Hi,
Couple of comments on this.
What you're proposing is difficult to do at scale and would require some
type of Paxos style algorithm for the update only if different - it would
be easier in that case to just go ahead and do the update.
Also, it seems like a conflation of concerns - in an event sourcing model,
we save the immutable event, and represent current state in another,
separate data structure. Perhaps cassandra would work well here - that
data model night provide what you're looking for out of the box.
Just as I don't recommend people use data stores as queuing mechanisms, I
also recommend not using a queuing mechanism as a primary datastore - mixed
semantics.
--
*Colin*
+1 612 859-6129
On Mon, Jan 5, 2015 at 4:47 AM, Daniel Schierbeck
daniel.schierb...@gmail.com wrote:
I'm trying to design a system that uses Kafka as its primary data store by
persisting immutable events into a topic and keeping a secondary index in
another data store. The secondary index would store the entities. Each
event would pertain to some entity, e.g. a user, and those entities are
stored in an easily queriable way.
Kafka seems well suited for this, but there's one thing I'm having problems
with.
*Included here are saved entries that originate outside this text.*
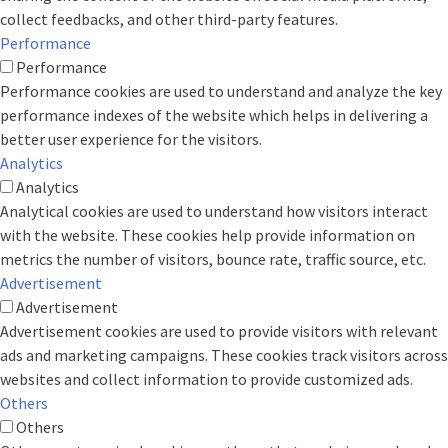
collect feedbacks, and other third-party features.
Performance
Performance
Performance cookies are used to understand and analyze the key
performance indexes of the website which helps in delivering a
better user experience for the visitors.
Analytics
Analytics
Analytical cookies are used to understand how visitors interact
with the website. These cookies help provide information on
metrics the number of visitors, bounce rate, traffic source, etc.
Advertisement
Advertisement
Advertisement cookies are used to provide visitors with relevant
ads and marketing campaigns. These cookies track visitors across
websites and collect information to provide customized ads.
Others
Others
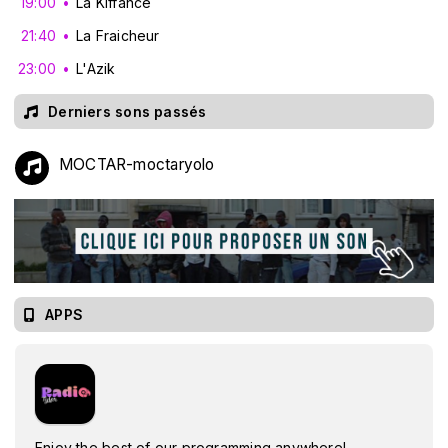
19:00
La Kiffance
21:40
La Fraicheur
23:00
L'Azik
Derniers sons passés
MOCTAR-moctaryolo
APPS
Enjoy the best of our programming anywhere!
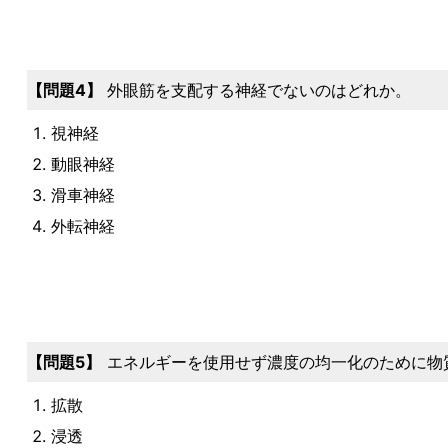
4
外眼筋を支配する神経でないのはどれか。
視神経
動眼神経
滑車神経
外転神経
5
エネルギーを使用せず濃度の均一化のために物
拡散
浸透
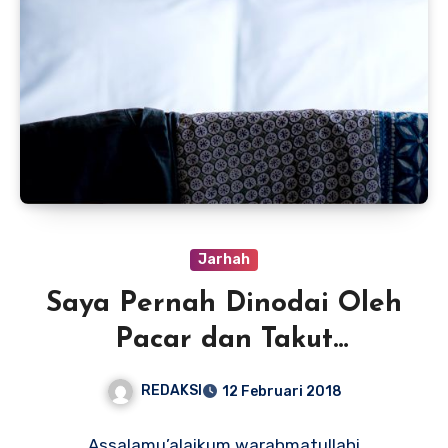
Jarhah
Saya Pernah Dinodai Oleh
Pacar dan Takut
Memutusnya, Apa
REDAKSI
12 Februari 2018
Solusinya?
Assalamu’alaikum warahmatullahi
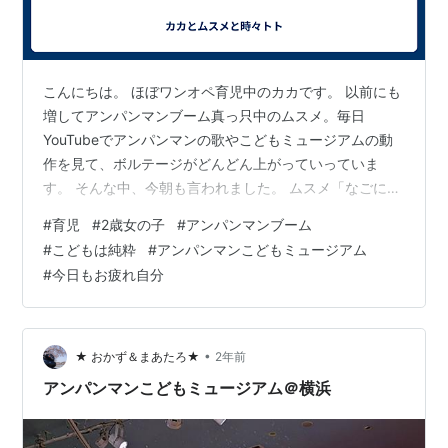
こんにちは。 ほぼワンオペ育児中のカカです。 以前にも
増してアンパンマンブーム真っ只中のムスメ。毎日
YouTubeでアンパンマンの歌やこどもミュージアムの動
作を見て、ボルテージがどんどん上がっていっていま
す。 そんな中、今朝も言われました。 ムスメ「なごにい
ったらアンパンマンに会える？」 カカ「アンパンマン？
#
育児
#
2歳女の子
#
アンパンマンブーム
うん。なごに行ったら会えるね。」 ムスメ「今日ようち
#
こどもは純粋
#
アンパンマンこどもミュージアム
えんおやすみして、行こうか。」 いやいやいや。無理や
#
今日もお疲れ自分
て。笑 今日仕事やし。明日も仕事やし。ここ山梨やし。
ちなみに「なご」とは、名古屋のアンパンマンこどもミ
ュージアムのこと。 一度横浜のミュージアムに連れてい
ったのを覚えているらしい。 最…
•
★ おかず＆まあたろ★
2年前
アンパンマンこどもミュージアム＠横浜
I cannot guarantee that only one process writes events about an
entity, which makes the design vulnerable to integrity issues.
For example, say that a user can have multiple email addresses assigned,
and the EmailAddressRemoved event is published when the user removes one.
There's an integrity constraint, though: every user MUST have at least one
email address. As far as I can see, there's no way to stop two separate
processes from looking up a user entity, seeing that there are two email
addresses assigned, and each publish an event. The end result would violate
the contraint.
If I'm wrong in saying that this isn't possible I'd love some feedback!
My current thinking is that Kafka could relatively easily support this kind
of application with a small additional API. Kafka already has the abstract
notion of entities through its key-based retention policy. If the produce
API was modified in order to allow an integer OffsetConstraint, the
following algorithm could determine whether the request should proceed:
1. For every key seen, keep track of the offset of the latest message
referencing the key.
2. When an OffsetContraint is specified in the produce API call, compare
that value with the latest offset for the message key.
2.1. If they're identical, allow the operation to continue.
2.2. If they're not identical, fail with some OptimisticLockingFailure.
Would such a feature be completely out of scope for Kafka?
Best regards,
Daniel Schierbeck